Information:
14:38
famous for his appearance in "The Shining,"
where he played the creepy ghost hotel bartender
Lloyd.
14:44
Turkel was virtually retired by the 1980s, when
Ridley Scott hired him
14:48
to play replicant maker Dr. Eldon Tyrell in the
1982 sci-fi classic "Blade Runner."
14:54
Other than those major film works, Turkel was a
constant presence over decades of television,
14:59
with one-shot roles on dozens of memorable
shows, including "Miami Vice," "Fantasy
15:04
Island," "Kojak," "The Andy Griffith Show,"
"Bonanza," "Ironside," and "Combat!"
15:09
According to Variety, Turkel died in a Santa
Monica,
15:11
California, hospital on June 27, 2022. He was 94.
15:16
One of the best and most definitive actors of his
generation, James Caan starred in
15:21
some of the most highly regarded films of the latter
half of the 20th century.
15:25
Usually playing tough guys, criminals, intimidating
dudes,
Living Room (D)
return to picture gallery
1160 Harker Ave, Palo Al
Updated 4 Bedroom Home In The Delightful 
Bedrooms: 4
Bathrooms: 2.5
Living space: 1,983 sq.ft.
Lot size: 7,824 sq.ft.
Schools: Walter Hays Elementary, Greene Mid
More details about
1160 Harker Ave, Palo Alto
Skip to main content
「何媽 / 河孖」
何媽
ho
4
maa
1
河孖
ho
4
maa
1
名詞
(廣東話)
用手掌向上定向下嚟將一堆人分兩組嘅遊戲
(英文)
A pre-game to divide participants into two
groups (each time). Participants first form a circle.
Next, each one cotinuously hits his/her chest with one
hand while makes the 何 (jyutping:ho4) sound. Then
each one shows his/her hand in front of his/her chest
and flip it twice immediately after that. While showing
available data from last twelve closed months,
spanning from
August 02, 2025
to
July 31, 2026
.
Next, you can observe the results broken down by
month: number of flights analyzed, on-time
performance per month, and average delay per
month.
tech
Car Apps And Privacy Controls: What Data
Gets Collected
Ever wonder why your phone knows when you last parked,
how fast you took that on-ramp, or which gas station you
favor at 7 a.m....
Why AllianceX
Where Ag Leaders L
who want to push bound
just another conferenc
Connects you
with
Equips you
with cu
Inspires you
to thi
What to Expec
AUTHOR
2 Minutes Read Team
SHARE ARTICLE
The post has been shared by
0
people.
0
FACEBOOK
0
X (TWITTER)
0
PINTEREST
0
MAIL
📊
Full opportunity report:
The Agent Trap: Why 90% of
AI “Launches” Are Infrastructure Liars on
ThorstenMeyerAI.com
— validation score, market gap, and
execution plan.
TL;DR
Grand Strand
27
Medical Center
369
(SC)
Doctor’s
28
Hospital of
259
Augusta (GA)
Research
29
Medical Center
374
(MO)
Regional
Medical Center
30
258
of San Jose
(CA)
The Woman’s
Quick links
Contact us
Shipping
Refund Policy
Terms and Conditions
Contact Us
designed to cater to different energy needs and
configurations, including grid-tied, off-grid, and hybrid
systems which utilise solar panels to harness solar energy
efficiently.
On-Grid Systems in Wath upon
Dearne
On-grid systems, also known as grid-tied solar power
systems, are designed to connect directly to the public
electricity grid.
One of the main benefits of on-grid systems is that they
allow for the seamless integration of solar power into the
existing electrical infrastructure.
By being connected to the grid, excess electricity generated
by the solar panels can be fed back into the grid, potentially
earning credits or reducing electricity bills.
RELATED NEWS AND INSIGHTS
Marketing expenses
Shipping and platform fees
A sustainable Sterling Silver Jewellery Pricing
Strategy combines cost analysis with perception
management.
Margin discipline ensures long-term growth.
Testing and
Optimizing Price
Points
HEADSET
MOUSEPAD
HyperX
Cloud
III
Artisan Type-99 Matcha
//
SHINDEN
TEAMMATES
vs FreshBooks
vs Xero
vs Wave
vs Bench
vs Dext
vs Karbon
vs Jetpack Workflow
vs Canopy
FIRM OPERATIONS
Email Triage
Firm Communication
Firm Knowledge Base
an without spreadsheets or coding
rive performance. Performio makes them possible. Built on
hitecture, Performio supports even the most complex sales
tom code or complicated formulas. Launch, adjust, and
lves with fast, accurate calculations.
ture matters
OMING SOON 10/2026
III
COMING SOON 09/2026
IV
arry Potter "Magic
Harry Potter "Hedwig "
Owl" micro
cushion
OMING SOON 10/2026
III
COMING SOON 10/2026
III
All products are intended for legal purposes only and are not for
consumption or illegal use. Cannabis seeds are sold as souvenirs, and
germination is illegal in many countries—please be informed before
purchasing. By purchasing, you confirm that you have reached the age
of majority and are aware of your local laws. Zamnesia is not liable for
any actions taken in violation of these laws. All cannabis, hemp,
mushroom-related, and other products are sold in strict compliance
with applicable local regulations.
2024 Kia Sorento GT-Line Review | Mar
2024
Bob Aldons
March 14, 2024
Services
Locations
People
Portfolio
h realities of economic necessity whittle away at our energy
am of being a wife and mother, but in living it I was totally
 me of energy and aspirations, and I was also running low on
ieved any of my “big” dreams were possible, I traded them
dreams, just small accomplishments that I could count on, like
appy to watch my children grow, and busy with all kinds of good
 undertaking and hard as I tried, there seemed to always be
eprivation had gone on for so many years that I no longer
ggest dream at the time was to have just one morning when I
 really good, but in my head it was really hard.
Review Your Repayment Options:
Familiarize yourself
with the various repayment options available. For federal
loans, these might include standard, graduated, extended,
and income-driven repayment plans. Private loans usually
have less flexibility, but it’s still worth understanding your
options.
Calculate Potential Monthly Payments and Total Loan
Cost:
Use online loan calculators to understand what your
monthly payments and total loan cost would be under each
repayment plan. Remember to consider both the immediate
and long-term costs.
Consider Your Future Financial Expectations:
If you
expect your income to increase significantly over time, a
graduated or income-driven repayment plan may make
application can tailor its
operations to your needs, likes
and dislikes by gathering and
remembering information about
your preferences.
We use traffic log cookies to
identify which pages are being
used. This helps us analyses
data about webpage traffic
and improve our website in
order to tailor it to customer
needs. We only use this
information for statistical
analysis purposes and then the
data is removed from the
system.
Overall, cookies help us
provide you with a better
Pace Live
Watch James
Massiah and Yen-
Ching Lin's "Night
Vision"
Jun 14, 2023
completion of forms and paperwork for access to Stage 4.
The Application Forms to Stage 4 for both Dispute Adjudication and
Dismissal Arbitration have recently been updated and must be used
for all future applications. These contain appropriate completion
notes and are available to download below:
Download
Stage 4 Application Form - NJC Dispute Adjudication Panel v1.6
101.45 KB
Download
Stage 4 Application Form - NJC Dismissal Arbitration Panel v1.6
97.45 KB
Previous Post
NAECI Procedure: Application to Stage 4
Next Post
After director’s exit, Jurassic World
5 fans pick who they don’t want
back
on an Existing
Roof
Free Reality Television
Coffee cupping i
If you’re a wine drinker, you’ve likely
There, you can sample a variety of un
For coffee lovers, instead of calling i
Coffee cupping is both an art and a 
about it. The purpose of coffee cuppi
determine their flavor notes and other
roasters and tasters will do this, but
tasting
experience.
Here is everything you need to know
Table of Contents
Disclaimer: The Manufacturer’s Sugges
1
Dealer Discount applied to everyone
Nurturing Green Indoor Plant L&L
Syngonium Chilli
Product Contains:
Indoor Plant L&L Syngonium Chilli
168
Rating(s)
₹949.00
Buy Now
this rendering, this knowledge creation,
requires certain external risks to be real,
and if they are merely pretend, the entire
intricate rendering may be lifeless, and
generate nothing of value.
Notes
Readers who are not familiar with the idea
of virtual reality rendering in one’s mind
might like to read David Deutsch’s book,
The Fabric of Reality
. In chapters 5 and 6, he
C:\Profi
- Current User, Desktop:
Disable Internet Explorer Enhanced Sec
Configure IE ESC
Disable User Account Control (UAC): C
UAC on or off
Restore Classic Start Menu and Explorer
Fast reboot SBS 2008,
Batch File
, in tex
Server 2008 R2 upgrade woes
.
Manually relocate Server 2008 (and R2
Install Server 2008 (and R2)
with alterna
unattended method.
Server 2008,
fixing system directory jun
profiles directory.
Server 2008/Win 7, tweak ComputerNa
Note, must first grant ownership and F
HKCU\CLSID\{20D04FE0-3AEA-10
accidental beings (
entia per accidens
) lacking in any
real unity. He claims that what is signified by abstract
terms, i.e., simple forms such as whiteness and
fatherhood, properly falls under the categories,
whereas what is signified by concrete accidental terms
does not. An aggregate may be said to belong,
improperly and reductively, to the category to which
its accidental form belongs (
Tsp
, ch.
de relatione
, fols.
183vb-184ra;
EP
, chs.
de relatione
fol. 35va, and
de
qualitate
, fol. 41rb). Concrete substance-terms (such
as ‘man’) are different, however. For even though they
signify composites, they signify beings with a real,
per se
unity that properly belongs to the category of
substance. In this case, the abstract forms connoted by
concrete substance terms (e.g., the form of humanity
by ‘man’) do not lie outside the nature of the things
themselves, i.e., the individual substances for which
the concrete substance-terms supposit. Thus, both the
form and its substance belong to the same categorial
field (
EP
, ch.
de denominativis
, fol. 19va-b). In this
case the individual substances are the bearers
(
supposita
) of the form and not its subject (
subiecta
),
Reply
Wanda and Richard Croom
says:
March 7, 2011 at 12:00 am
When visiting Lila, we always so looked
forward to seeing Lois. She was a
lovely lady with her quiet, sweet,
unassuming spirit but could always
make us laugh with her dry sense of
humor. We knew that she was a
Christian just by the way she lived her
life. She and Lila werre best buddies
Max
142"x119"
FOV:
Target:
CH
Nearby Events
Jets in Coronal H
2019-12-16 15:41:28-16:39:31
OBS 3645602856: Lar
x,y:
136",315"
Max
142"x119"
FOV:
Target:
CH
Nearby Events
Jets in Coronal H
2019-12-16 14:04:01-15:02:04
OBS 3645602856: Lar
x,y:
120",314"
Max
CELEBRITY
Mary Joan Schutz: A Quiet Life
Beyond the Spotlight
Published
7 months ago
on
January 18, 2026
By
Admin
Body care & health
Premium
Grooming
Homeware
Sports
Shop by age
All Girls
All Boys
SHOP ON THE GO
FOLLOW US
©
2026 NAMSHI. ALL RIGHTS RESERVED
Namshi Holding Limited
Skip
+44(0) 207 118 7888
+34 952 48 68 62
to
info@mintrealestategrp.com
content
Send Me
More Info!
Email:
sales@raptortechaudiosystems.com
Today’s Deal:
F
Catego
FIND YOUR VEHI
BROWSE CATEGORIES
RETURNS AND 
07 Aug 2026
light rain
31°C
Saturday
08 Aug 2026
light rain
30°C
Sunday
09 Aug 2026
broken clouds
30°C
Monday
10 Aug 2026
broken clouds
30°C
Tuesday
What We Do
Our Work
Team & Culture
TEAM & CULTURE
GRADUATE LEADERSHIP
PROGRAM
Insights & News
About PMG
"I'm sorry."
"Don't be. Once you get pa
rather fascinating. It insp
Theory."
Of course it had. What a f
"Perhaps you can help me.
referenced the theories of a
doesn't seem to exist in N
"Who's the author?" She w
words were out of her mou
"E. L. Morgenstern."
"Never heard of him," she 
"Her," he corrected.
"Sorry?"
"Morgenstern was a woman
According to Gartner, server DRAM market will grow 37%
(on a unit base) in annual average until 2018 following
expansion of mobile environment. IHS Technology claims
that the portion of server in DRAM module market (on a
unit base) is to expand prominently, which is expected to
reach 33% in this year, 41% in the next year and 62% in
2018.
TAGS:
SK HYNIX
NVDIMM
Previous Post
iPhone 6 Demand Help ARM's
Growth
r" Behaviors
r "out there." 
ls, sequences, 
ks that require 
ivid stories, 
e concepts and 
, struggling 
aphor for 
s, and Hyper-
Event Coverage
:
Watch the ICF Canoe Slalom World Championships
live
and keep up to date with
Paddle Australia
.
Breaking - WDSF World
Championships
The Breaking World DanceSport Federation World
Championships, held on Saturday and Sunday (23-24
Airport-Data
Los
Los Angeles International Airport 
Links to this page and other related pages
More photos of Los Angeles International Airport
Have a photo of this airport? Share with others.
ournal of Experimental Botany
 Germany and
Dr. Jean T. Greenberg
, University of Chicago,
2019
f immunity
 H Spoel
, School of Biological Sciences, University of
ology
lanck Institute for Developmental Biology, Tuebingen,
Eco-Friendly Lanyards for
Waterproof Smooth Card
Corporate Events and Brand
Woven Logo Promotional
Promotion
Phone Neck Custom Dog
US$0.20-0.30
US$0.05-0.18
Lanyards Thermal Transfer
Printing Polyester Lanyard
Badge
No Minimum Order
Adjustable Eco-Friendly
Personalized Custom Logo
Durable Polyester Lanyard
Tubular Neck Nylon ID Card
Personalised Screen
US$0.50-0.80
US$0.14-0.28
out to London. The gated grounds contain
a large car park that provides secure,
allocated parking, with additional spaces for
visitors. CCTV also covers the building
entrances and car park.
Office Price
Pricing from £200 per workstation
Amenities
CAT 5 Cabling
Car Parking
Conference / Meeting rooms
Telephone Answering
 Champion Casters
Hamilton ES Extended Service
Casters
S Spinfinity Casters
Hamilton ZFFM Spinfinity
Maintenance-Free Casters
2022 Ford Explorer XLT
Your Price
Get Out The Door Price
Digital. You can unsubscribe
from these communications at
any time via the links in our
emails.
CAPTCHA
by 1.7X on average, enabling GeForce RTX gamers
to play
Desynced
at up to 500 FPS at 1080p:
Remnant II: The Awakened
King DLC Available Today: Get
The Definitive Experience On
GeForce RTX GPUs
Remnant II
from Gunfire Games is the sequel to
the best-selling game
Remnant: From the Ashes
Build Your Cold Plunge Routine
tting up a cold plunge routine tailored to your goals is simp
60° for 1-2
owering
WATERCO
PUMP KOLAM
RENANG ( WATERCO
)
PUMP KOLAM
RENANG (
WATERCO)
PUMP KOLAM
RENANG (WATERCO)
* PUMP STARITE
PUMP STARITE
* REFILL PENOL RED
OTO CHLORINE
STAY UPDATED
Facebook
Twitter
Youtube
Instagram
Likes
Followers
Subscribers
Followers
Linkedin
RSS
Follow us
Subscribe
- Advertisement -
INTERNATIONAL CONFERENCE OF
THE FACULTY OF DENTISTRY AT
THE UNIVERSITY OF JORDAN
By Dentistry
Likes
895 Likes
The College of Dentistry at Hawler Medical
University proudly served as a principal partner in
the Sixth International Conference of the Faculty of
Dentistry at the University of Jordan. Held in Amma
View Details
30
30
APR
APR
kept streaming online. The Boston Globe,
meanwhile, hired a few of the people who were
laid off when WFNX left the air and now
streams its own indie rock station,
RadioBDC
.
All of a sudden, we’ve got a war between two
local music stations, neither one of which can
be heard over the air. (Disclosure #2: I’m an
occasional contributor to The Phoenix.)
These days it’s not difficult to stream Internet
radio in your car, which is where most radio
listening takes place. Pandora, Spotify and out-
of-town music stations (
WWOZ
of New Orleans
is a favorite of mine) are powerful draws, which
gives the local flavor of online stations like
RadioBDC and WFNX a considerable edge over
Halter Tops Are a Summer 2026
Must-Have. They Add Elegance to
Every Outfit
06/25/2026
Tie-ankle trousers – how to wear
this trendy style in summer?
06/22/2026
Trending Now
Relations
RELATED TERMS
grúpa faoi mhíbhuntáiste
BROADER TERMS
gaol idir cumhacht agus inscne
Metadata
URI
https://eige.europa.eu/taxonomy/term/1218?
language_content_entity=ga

What you have to do: Which lines of the data above contain the string "substances"? Copy each of them.

Result of the task:
themselves, i.e., the individual substances for which
case the individual substances are the bearers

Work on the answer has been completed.